Eddie McGuire might have got away with his ‘drowning Caroline Wilson’ comments, but for social media.
For years he’s been making these outrageously inappropriate comments, and by-and-large getting away with them. Many slip by unreported, others are a headline today, gone tomorrow.
But earlier today (day three of the story) both ‘Eddie’ and ‘Caroline Wilson’ were still trending on Twitter in Australia. Now, mid-morning, ‘Holden’ is trending, following the car company’s threat to pull a $3m sponsorship from Collingwood.
I don’t think this story would still be ‘alive’ if not for social media. The Collingwood Board might have once rebuffed or ignored a few journos, but not the barrage of complaints on social media, so they too bagged-out their Chair. So that’s a good thing. Public Relations is now consumer led.

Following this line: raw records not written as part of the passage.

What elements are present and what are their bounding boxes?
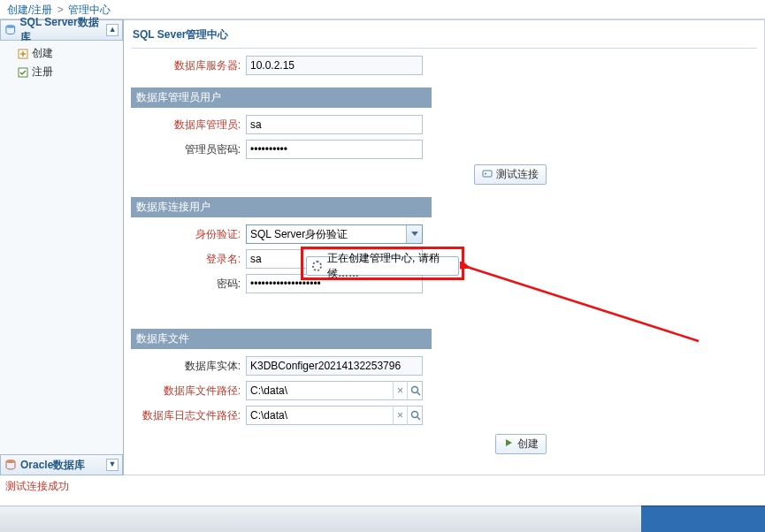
auth-label: 身份验证: — [131, 227, 246, 242]
create-run-icon — [503, 437, 514, 451]
svg-rect-4 — [483, 171, 492, 177]
collapse-up-icon[interactable]: ▲ — [106, 24, 119, 36]
server-input[interactable] — [246, 56, 423, 75]
auth-select-value: SQL Server身份验证 — [250, 227, 348, 242]
footer-left — [0, 505, 641, 532]
admin-pw-input[interactable] — [246, 140, 423, 159]
log-path-label: 数据库日志文件路径: — [131, 408, 246, 423]
server-label: 数据库服务器: — [131, 58, 246, 73]
tree-item-label: 创建 — [32, 46, 53, 61]
database-icon — [4, 459, 17, 471]
test-connection-icon — [482, 168, 493, 181]
section-admin-header: 数据库管理员用户 — [131, 87, 432, 108]
section-file-header: 数据库文件 — [131, 329, 432, 349]
tree-item-create[interactable]: 创建 — [5, 44, 118, 63]
section-conn-header: 数据库连接用户 — [131, 197, 432, 217]
clear-icon[interactable]: × — [393, 381, 407, 400]
oracle-panel-title: Oracle数据库 — [20, 458, 85, 473]
admin-pw-label: 管理员密码: — [131, 142, 246, 157]
admin-input[interactable] — [246, 115, 423, 134]
search-icon[interactable] — [407, 406, 423, 425]
svg-point-5 — [485, 173, 486, 175]
loading-modal-text: 正在创建管理中心, 请稍候…… — [327, 251, 453, 281]
loading-modal: 正在创建管理中心, 请稍候…… — [306, 256, 459, 276]
entity-input[interactable] — [246, 356, 423, 376]
create-button-label: 创建 — [517, 437, 539, 452]
svg-point-0 — [6, 25, 15, 28]
clear-icon[interactable]: × — [393, 406, 407, 425]
window-footer — [0, 505, 765, 532]
status-text: 测试连接成功 — [5, 480, 69, 492]
create-icon — [18, 49, 28, 59]
file-path-label: 数据库文件路径: — [131, 384, 246, 399]
svg-point-7 — [411, 412, 417, 418]
create-button[interactable]: 创建 — [495, 434, 547, 454]
oracle-panel-header[interactable]: Oracle数据库 ▼ — [0, 454, 123, 475]
admin-label: 数据库管理员: — [131, 118, 246, 133]
database-icon — [4, 24, 17, 36]
chevron-down-icon — [406, 225, 422, 243]
content-title: SQL Sever管理中心 — [131, 26, 757, 49]
footer-right — [641, 505, 765, 532]
svg-point-6 — [411, 387, 417, 393]
status-bar: 测试连接成功 — [0, 475, 765, 495]
register-icon — [18, 67, 28, 78]
breadcrumb-separator-icon: > — [57, 4, 64, 16]
search-icon[interactable] — [407, 381, 423, 400]
spinner-icon — [312, 261, 322, 271]
sql-server-panel-header[interactable]: SQL Server数据库 ▲ — [0, 19, 123, 41]
test-connection-button[interactable]: 测试连接 — [474, 164, 547, 185]
collapse-down-icon[interactable]: ▼ — [106, 459, 119, 471]
sidebar: SQL Server数据库 ▲ 创建 注册 Oracle — [0, 19, 124, 475]
test-connection-label: 测试连接 — [496, 167, 539, 182]
password-label: 密码: — [131, 277, 246, 292]
login-label: 登录名: — [131, 252, 246, 267]
auth-select[interactable]: SQL Server身份验证 — [246, 224, 423, 244]
breadcrumb: 创建/注册 > 管理中心 — [0, 0, 765, 19]
entity-label: 数据库实体: — [131, 359, 246, 374]
tree-item-register[interactable]: 注册 — [5, 63, 118, 81]
svg-point-3 — [6, 460, 15, 463]
tree-item-label: 注册 — [32, 65, 53, 80]
sidebar-tree: 创建 注册 — [0, 41, 123, 454]
breadcrumb-mgmt-center[interactable]: 管理中心 — [68, 4, 111, 16]
breadcrumb-create-register[interactable]: 创建/注册 — [7, 4, 52, 16]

Public Relations: The effect of social media
For me, the positives of social media far outweigh the negatives. So I disagree with the likes of Andrew McLeod (Why I Quit Social Media). I think dropping out of social media is exiting one of the greatest and most exciting social revolutions in history. Yes, it’s a platform for bullying and shouting, and evil; but much more, it gives voice to everyday people who never had a say, most of us Moderates. Until now our voices were filtered through newspapers, radio and TV with journalists and editors using their intuition to guess our point-of-view.

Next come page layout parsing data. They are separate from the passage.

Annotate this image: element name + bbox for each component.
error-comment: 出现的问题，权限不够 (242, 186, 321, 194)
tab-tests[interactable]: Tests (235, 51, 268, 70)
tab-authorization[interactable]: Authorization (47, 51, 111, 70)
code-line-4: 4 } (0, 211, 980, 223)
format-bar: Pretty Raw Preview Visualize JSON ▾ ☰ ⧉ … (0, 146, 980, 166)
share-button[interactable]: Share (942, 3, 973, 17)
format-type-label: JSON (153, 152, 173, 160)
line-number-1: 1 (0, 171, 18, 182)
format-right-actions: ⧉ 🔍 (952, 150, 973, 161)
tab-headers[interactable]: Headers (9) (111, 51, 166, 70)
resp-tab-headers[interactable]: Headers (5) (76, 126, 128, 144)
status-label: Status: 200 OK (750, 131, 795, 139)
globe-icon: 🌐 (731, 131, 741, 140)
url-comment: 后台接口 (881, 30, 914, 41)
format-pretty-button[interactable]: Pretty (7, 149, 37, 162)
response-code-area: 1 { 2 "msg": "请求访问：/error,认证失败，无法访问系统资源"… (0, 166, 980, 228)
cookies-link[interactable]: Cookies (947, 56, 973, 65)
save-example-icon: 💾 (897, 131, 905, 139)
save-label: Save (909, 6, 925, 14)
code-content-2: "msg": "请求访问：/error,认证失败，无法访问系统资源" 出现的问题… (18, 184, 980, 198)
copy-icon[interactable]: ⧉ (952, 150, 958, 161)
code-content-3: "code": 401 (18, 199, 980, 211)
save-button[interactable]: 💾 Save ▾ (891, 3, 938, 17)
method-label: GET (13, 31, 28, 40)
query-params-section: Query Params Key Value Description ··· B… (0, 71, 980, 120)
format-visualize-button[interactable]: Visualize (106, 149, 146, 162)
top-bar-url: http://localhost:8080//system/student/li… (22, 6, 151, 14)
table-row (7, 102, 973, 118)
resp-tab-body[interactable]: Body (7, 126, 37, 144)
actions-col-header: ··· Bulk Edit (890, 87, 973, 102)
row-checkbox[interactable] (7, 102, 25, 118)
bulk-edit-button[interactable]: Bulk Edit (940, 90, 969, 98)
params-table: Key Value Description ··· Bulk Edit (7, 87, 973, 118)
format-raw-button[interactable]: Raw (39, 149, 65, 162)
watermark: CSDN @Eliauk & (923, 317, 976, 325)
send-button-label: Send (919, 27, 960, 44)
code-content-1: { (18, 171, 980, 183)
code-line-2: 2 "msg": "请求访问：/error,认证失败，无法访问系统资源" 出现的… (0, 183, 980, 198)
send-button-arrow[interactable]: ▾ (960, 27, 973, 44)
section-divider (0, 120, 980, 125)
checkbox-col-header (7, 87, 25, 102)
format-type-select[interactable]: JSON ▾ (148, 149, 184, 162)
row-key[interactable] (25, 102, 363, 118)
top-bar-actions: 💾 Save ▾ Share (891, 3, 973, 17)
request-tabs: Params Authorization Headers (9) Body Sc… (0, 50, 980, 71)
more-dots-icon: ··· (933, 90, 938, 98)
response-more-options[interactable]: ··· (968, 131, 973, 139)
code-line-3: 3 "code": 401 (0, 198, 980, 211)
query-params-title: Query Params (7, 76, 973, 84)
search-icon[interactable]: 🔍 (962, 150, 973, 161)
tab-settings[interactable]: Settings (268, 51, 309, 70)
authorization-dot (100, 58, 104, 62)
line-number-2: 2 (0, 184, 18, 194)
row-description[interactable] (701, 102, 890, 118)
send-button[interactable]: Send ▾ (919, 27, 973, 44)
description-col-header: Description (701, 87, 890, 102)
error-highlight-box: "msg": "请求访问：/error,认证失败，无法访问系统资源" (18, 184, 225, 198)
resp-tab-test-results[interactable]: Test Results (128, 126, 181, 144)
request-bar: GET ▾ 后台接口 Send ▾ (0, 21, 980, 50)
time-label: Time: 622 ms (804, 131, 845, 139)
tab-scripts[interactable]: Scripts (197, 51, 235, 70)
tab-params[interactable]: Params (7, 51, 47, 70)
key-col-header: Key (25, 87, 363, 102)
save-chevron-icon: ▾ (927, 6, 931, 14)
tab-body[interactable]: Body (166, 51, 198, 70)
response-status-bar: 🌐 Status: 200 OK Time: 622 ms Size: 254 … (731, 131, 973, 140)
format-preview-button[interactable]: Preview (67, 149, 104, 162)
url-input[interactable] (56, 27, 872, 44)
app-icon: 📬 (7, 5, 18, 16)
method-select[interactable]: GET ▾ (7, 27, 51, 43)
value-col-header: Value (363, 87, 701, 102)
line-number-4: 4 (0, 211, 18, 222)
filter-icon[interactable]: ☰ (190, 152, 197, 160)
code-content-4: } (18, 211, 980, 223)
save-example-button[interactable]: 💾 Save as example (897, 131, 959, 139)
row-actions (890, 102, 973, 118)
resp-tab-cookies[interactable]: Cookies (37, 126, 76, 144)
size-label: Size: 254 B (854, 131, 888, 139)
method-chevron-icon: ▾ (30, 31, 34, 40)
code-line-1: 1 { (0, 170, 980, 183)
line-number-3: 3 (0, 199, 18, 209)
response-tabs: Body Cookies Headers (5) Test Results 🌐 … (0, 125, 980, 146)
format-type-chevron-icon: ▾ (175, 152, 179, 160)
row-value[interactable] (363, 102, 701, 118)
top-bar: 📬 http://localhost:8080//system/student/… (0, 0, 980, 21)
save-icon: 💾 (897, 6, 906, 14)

I was a journalist through those years and there were a few editors who had an amazing skill at estimating what the audience was wanting to know. Their judgement calls on how to tweak a story for maximum effect made the difference between programs winning and losing. We would see it in the ratings.
But they were the minority and mainly it was a hit-and-miss way of reflecting public opinion.
In those days, many journalists would have made a joke of McGuire’s poor taste, and the story would have died fairly quickly. And some publishers, acting in self-interest to protect one of their own, would have worked to kill the story. Plus, Eddie McGuire, and his board, and Holden, would have been able to dismiss the reaction to his rant as “It’s just those bloody biased journalists; everyday Australians aren’t concerned”.
Now it’s everyday Australians keeping the story alive on Twitter, the ‘free market’ speaking back, with an issue getting the attention the public wants to give it, and with journalists responding to the tempo.
Public Relations: ‘Vox Populi’ is the new driver of change
The ‘Voice of the People’ drives change with politicians – we see that daily – and it will drive change with people like McGuire. It will be interesting to see how his gaff plays out – if social media can, this time, create permanent change.
I witnessed the power of Twitter when we worked to free Peter Greste from jail in Cairo. I am certain it was the many thousands of people on Twitter, spurred on Peter’s indefatigable family, that created the momentum that led to so many stories globally of his unjust jailing (far more than for many other political detainees). And this pressured politicians around the world, including Obama, to petition President El-Sisi, creating the ‘tipping point’ that led to his release. Having lived through it daily I am certain, in that case, Twitter forced justice.
Public Relations: So what’s the effect of this venting?
First, it will increasingly stop public figures doing/saying stupid stuff. The howls of disapproval are instant.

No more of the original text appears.